Number two gun fired. Gilbert snorted. Number four followed three with but a split second’s interval. The last of the rooks, bravest of the brave, quit the furthest elms. Hervey glanced over his shoulder. The sight was no boast of heraldry, nor of anything else for that matter. He would have the Chestnut Troop blaze away until both ranks of the regiment, three squadrons in line, were dressed with a decent semblance of security (and he wondered if the Chestnuts would run out of powder before then). Then he would have his dragoons draw carbines, load and fire, return carbines, draw sabres and advance in line. They would not finish with a charge, however, as field days usually required: the heath was too broken to risk a gallop in regimental line – not, at least, with so many new men and horses.
Number five gun fired and a trooper from C Troop bolted, its rider, a seasoned dragoon, hauling on the reins for all he was worth but without effect. The Chestnuts’ captain tried to stay number six gun, but it fired prematurely. The sponger was hurled a hundred yards still clutching the ramrod, and the ventsman was thrown to the ground beside the trail.
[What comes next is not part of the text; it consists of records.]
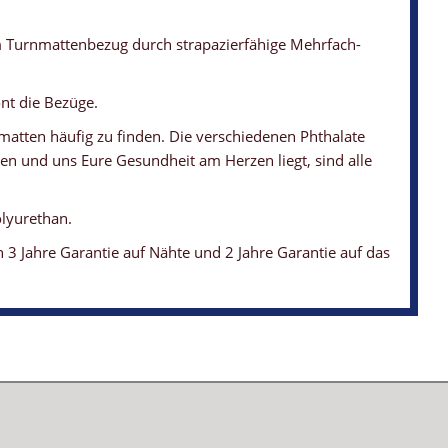
em Turnmattenbezug durch strapazierfähige Mehrfach-
nt die Bezüge.
matten häufig zu finden. Die verschiedenen Phthalate
n und uns Eure Gesundheit am Herzen liegt, sind alle
lyurethan.
3 Jahre Garantie auf Nähte und 2 Jahre Garantie auf das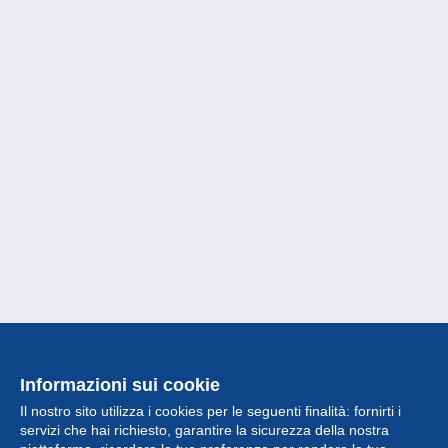
Informazioni sui cookie
Il nostro sito utilizza i cookies per le seguenti finalità: fornirti i
servizi che hai richiesto, garantire la sicurezza della nostra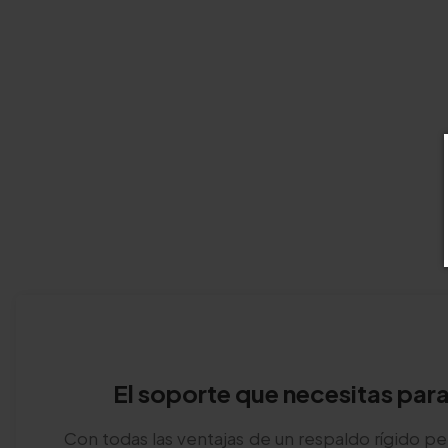
El soporte que necesitas para
Con todas las ventajas de un respaldo rígido p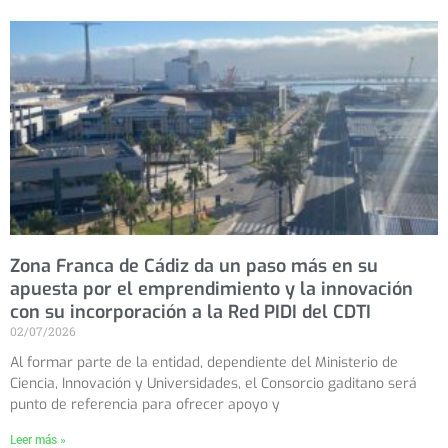
Zona Franca de Cádiz da un paso más en su
apuesta por el emprendimiento y la innovación
con su incorporación a la Red PIDI del CDTI
02/07/2026
Al formar parte de la entidad, dependiente del Ministerio de
Ciencia, Innovación y Universidades, el Consorcio gaditano será
punto de referencia para ofrecer apoyo y
Leer más »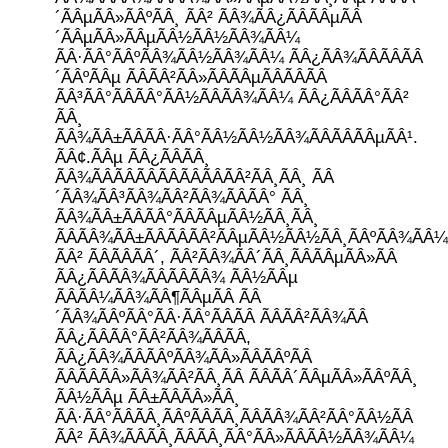
´ÃÂµÃÂ»ÃÂºÃÂ¸ ÃÂ² ÃÂ¾ÃÂ¿ÃÂÃÂµÃÂ
´ÃÂµÃÂ»ÃÂµÃÂ½ÃÂ½ÃÂ¾ÃÂ¼
ÃÂ·ÃÂ°ÃÂºÃÂ¾ÃÂ½ÃÂ¾ÃÂ¼ ÃÂ¿ÃÂ¾ÃÂÃÂÃÂ
´ÃÂºÃÂµ ÃÂÃÂ²ÃÂ»ÃÂÃÂµÃÂÃÂÃÂ
ÃÂ³ÃÂ°ÃÂÃÂ°ÃÂ½ÃÂÃÂ¾ÃÂ¼ ÃÂ¿ÃÂÃÂ°ÃÂ²
ÃÂ¸
ÃÂ¾ÃÂ±ÃÂÃÂ·ÃÂ°ÃÂ½ÃÂ½ÃÂ¾ÃÂÃÂÃÂµÃÂ¹.
ÃÂ¢.ÃÂµ ÃÂ¿ÃÂÃÂ¸
ÃÂ¾ÃÂÃÂÃÂÃÂÃÂÃÂÃÂ²ÃÂ¸ÃÂ¸ ÃÂ
´ÃÂ¾ÃÂ³ÃÂ¾ÃÂ²ÃÂ¾ÃÂÃÂ° ÃÂ¸
ÃÂ¾ÃÂ±ÃÂÃÂ°ÃÂÃÂµÃÂ½ÃÂ¸ÃÂ¸
ÃÂÃÂ¾ÃÂ±ÃÂÃÂÃÂ²ÃÂµÃÂ½ÃÂ½ÃÂ¸ÃÂºÃÂ¾ÃÂ¼
ÃÂ² ÃÂÃÂÃÂ´, ÃÂ²ÃÂ¾ÃÂ´ÃÂ¸ÃÂÃÂµÃÂ»ÃÂ
ÃÂ¿ÃÂÃÂ¾ÃÂÃÂÃÂ¾ ÃÂ½ÃÂµ
ÃÂÃÂ¼ÃÂ¾ÃÂ¶ÃÂµÃÂ ÃÂ
´ÃÂ¾ÃÂºÃÂ°ÃÂ·ÃÂ°ÃÂÃÂ ÃÂÃÂ²ÃÂ¾ÃÂ
ÃÂ¿ÃÂÃÂ°ÃÂ²ÃÂ¾ÃÂÃÂ,
ÃÂ¿ÃÂ¾ÃÂÃÂºÃÂ¾ÃÂ»ÃÂÃÂºÃÂ
ÃÂÃÂÃÂ»ÃÂ¾ÃÂ²ÃÂ¸ÃÂ ÃÂÃÂ´ÃÂµÃÂ»ÃÂºÃÂ¸
ÃÂ½ÃÂµ ÃÂ±ÃÂÃÂ»ÃÂ¸
ÃÂ·ÃÂ°ÃÂÃÂ¸ÃÂºÃÂÃÂ¸ÃÂÃÂ¾ÃÂ²ÃÂ°ÃÂ½ÃÂ
ÃÂ² ÃÂ¾ÃÂÃÂ¸ÃÂÃÂ¸ÃÂ°ÃÂ»ÃÂÃÂ½ÃÂ¾ÃÂ¼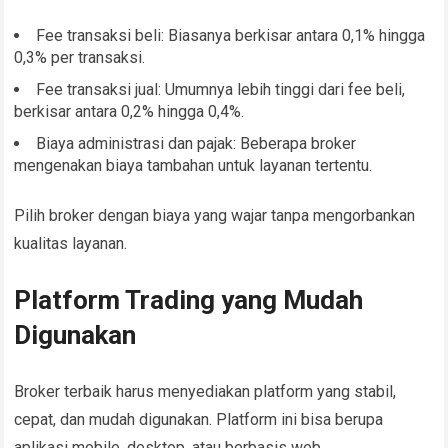
Fee transaksi beli: Biasanya berkisar antara 0,1% hingga
0,3% per transaksi.
Fee transaksi jual: Umumnya lebih tinggi dari fee beli,
berkisar antara 0,2% hingga 0,4%.
Biaya administrasi dan pajak: Beberapa broker
mengenakan biaya tambahan untuk layanan tertentu.
Pilih broker dengan biaya yang wajar tanpa mengorbankan
kualitas layanan.
Platform Trading yang Mudah
Digunakan
Broker terbaik harus menyediakan platform yang stabil,
cepat, dan mudah digunakan. Platform ini bisa berupa
aplikasi mobile, desktop, atau berbasis web.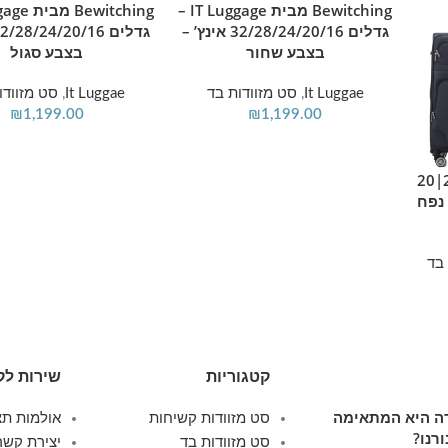
Bewitching מבית IT Luggage –
גדלים 32/28/24/20/16 אינץ’ –
בצבע שחור
בצבע סגול
It Luggae
,
סט מזוודות בד
It Luggae
,
סט מזוודו
₪
1,199.00
₪
1,199.00
סט מזוודות בד 3 יח' 28| 24|20
Swiss Voyager Castlegat נפח
בד
קטגוריות
שירות לק
ודה היא המתאימה
סט מזוודות קשיחות
אולמות תצ
רנו?
סט מזוודות בד
יצירת קשר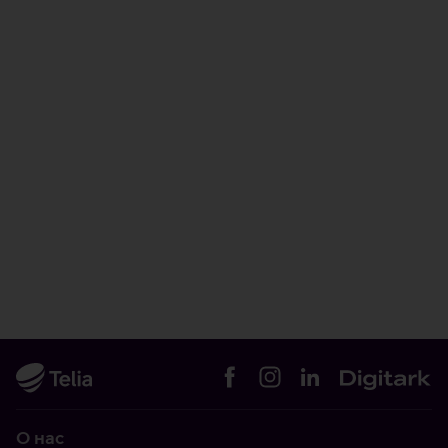
О нас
It oughtn’t to happen, Hervey knew, but it did occasionally: all it took was a piece of wadding still glowing when the next charge was loaded. ‘Insufficient sponging,’ he said to himself. ‘Poor devil.’
The Chestnuts’ captain ordered his first section to continue the firing while the rest of the premature’s crew doubled forward to recover the unfortunate gun number. They found him with not a mark on his face or hands, but motionless, his neck snapped. As they picked the man up, the runaway from C Troop found a rabbit hole and somersaulted twice, driving a shoe into the face of its floored rider. No one moved to his aid; no one would, not without the order of the officer commanding.
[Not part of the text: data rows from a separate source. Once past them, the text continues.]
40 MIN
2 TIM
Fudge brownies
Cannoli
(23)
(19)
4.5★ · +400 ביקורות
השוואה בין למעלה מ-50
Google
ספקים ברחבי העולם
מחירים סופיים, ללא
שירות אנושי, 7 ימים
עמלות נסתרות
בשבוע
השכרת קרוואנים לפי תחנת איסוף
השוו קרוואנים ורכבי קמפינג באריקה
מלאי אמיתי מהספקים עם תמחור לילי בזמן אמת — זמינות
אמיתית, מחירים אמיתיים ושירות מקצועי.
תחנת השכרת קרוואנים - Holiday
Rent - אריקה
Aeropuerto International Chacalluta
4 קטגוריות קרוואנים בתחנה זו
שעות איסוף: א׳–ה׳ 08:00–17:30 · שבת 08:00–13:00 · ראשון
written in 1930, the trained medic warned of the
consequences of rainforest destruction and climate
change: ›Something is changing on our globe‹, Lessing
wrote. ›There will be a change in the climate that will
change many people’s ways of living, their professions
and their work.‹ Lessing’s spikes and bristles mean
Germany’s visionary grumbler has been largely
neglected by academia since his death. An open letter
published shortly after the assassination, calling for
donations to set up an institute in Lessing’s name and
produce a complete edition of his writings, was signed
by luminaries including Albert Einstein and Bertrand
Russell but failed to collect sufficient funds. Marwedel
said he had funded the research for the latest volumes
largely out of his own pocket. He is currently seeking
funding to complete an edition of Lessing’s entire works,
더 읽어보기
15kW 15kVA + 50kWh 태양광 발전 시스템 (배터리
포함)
When neither horse nor rider rose, Hervey turned to the adjutant. ‘Have C Troop bring in their man,’ he said, sounding weary.
* * *
The Chestnuts thundered away for a full ten minutes more. Slowly the Sixth’s lines began to straighten, and the troopers to stand quiet. Hervey was at last gratified. It had been barely a year since they had stood before the walls of the great fortress at Bhurtpore, where thirty times the number of guns had each thrown three times the weight of shot that horse artillery could dispose, and yet the regiment could not be called ‘steady to fire’. It was not their fault, and certainly not his predecessor’s in command, for the regiment had not brought those battle-hardened horses back from India with them, exchanging them instead (as required by the War Office for reasons of economy) with the outgoing regiment at Hounslow.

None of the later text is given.